Does anybody have some ideas to speed up this computation ?
Thanks!
This answer assumes you want to eventually reduce your histogram all the way down to 256 int values. You call the kernel with as many work groups as you have compute units on your device, and group size should be (as always) a multiple of CL_KERNEL_PREFERRED_WORK_GROUP_SIZE_MULTIPLE on the device.
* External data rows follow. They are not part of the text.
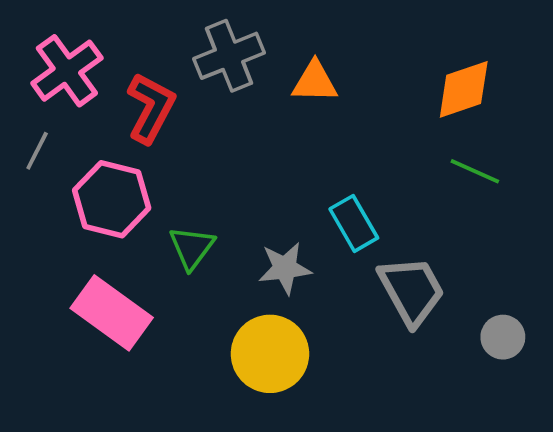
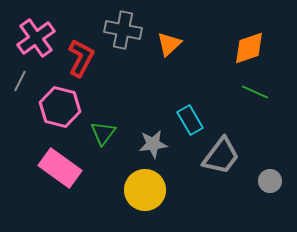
gray cross: (229, 56) -> (123, 30), turned 33
orange triangle: (315, 82) -> (169, 44), turned -44
gray trapezoid: (412, 291) -> (221, 156), turned 66

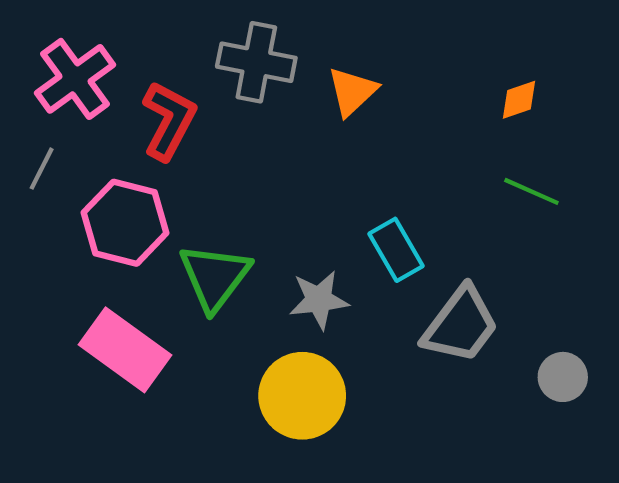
orange diamond: (249, 48) -> (519, 100), size x0.6
green triangle: (103, 133) -> (215, 277), size x1.4

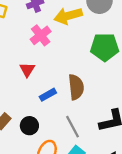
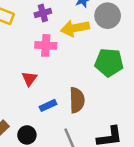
pink cross: (41, 35) -> (46, 45), turned 36

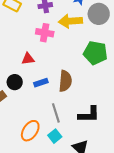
red triangle: (29, 79) -> (28, 59), turned 40
black circle: (27, 135) -> (15, 82), moved

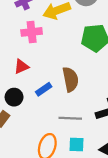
gray line: (56, 113) -> (70, 118), turned -54
cyan square: (55, 136) -> (77, 145), turned -32

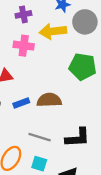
brown semicircle: (70, 79) -> (49, 100), turned -95

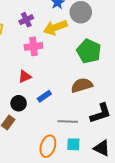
green pentagon: (83, 67) -> (89, 51), turned 30
brown semicircle: (49, 100) -> (82, 85), moved

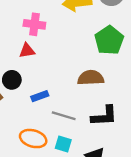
pink cross: (33, 46) -> (34, 24), moved
blue rectangle: (44, 96) -> (40, 96), moved
orange ellipse: (48, 146) -> (33, 139), turned 75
__kernel void histogram(__global struct gray * input, __global int * global_hist){
int group_id = get_group_id(0);
int num_groups = get_num_groups(0);
int local_id = get_local_id(0);
int local_size = get_local_size(0);
volatile __local int histogram[256];
int i;
for(i=local_id; i<256; i+=local_size){
histogram[i] = 0;
}
int rowNum, colNum, value, global_hist_offset
for(rowNum = group_id; rowNum < 1080; rowNum+=num_groups){
for(colNum = local_id; colNum < 1920; colNum += local_size){
value = input[rowNum*1920 + colNum].i;
atomic_inc(histogram[input]);
}
}
barrier(CLK_LOCAL_MEM_FENCE);
global_hist_offset = group_id * 256;
for(i=local_id; i<256; i+=local_size){
global_hist[global_hist_offset + i] = histogram[i];
}
}
Each work group works cooperatively on one row of the image at a time. Then the group moves on to another row, calculated using the num_groups value. This will work well no matter how many groups you have. For example, if you have 7 compute units, group 3 (the forth group) will start on row 3 in the image, and then every 7th row thereafter. Group 3 would compute 153 rows in total, and its final row would be row 1074. Some work groups may compute 1 more row -- groups 0 and 1 in this example.
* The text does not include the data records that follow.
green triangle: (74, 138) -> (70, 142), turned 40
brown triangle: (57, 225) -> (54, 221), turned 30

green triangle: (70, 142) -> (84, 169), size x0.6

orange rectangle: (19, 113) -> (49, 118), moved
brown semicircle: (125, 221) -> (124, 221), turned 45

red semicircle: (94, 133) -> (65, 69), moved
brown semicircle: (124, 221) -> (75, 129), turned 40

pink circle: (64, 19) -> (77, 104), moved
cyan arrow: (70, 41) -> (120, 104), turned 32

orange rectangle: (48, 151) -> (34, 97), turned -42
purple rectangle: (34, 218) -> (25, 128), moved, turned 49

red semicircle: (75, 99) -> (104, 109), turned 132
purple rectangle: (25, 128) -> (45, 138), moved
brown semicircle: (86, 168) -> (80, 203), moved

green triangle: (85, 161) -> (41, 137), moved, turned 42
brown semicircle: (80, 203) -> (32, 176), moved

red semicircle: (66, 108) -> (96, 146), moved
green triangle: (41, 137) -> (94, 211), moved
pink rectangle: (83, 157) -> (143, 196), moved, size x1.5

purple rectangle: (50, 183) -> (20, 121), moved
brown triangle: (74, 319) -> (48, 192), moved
The same interlacing is done within the work group when looking at the columns of the image. in the colNum loop, the Nth work item starts at column N, and skips ahead by local_size columns. The remainder for this loop shouldn't come in to play as often, because CL_KERNEL_PREFERRED_WORK_GROUP_SIZE_MULTIPLE will likely be a factor of 1920. Try all work group sizes from (1..X) * CL_KERNEL_PREFERRED_WORK_GROUP_SIZE_MULTIPLE up to the maximum work group size for your device.
One final point about this kernel: the results are not identical to your original kernel. Your global_hist array is 1080 * 256 integers. The one I have needs to be num_groups * 256 integers. This helps if you want a full reduction, because there is much less to add after the kernel executes.